• [LISTED ENTRIES]:
========================
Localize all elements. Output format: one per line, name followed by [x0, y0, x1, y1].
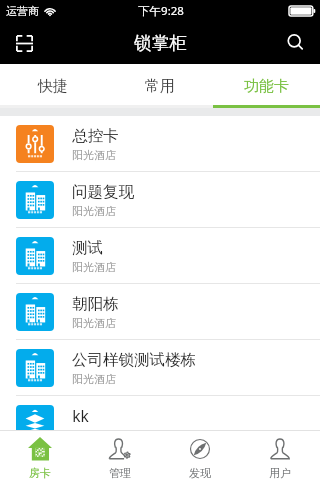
button[interactable]: 管理 [80, 431, 160, 480]
button[interactable]: 快捷 [0, 64, 106, 105]
button[interactable]: Search [280, 27, 312, 59]
staticText: 快捷 [38, 77, 68, 96]
staticText: 测试 [72, 238, 103, 258]
staticText: kk [72, 405, 89, 426]
staticText: 功能卡 [244, 77, 289, 96]
staticText: 朝阳栋 [72, 294, 119, 314]
staticText: 锁掌柜 [134, 32, 187, 54]
button[interactable]: 问题复现 [0, 172, 320, 228]
staticText: 公司样锁测试楼栋 [72, 350, 196, 370]
button[interactable]: 用户 [240, 431, 320, 480]
button[interactable]: 常用 [106, 64, 213, 105]
staticText: 下午9:28 [138, 3, 184, 19]
button[interactable]: 测试 [0, 228, 320, 284]
staticText: 问题复现 [72, 182, 134, 202]
button[interactable]: 发现 [160, 431, 240, 480]
button[interactable]: 功能卡 [213, 64, 320, 105]
button[interactable]: 公司样锁测试楼栋 [0, 340, 320, 396]
staticText: 阳光酒店 [72, 204, 116, 218]
staticText: 阳光酒店 [72, 316, 116, 330]
staticText: 用户 [269, 466, 291, 480]
button[interactable]: Scan [8, 27, 40, 59]
button[interactable]: 总控卡 [0, 116, 320, 172]
staticText: 发现 [189, 466, 211, 480]
button[interactable]: 房卡 [0, 431, 80, 480]
staticText: 常用 [145, 77, 175, 96]
staticText: 阳光酒店 [72, 260, 116, 274]
staticText: 管理 [109, 466, 131, 480]
staticText: 总控卡 [72, 126, 119, 146]
button[interactable]: kk [0, 396, 320, 430]
staticText: 阳光酒店 [72, 372, 116, 386]
staticText: 运营商 [6, 4, 39, 18]
button[interactable]: 朝阳栋 [0, 284, 320, 340]
staticText: 房卡 [29, 466, 51, 480]
staticText: 阳光酒店 [72, 148, 116, 162]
========================
• [EXERCISE BRIEF]:
Exact copy, pictures removed: set down the whole listing above.

• [TASK RESPONSE]:
Localize all elements. Output format: one per line, name followed by [x0, y0, x1, y1].
button[interactable]: 管理 [80, 431, 160, 480]
button[interactable]: 快捷 [0, 64, 106, 105]
button[interactable]: Search [280, 27, 312, 59]
staticText: 快捷 [38, 77, 68, 96]
staticText: 测试 [72, 238, 103, 258]
staticText: kk [72, 405, 89, 426]
staticText: 功能卡 [244, 77, 289, 96]
staticText: 朝阳栋 [72, 294, 119, 314]
staticText: 锁掌柜 [134, 32, 187, 54]
button[interactable]: 问题复现 [0, 172, 320, 228]
staticText: 公司样锁测试楼栋 [72, 350, 196, 370]
button[interactable]: 用户 [240, 431, 320, 480]
button[interactable]: 常用 [106, 64, 213, 105]
staticText: 下午9:28 [138, 3, 184, 19]
button[interactable]: 测试 [0, 228, 320, 284]
staticText: 问题复现 [72, 182, 134, 202]
button[interactable]: 发现 [160, 431, 240, 480]
button[interactable]: 功能卡 [213, 64, 320, 105]
button[interactable]: 公司样锁测试楼栋 [0, 340, 320, 396]
staticText: 阳光酒店 [72, 204, 116, 218]
staticText: 阳光酒店 [72, 316, 116, 330]
staticText: 用户 [269, 466, 291, 480]
button[interactable]: Scan [8, 27, 40, 59]
button[interactable]: 总控卡 [0, 116, 320, 172]
staticText: 发现 [189, 466, 211, 480]
button[interactable]: 房卡 [0, 431, 80, 480]
staticText: 常用 [145, 77, 175, 96]
staticText: 阳光酒店 [72, 260, 116, 274]
staticText: 管理 [109, 466, 131, 480]
staticText: 总控卡 [72, 126, 119, 146]
button[interactable]: kk [0, 396, 320, 430]
staticText: 阳光酒店 [72, 372, 116, 386]
staticText: 运营商 [6, 4, 39, 18]
button[interactable]: 朝阳栋 [0, 284, 320, 340]
staticText: 房卡 [29, 466, 51, 480]
staticText: 阳光酒店 [72, 148, 116, 162]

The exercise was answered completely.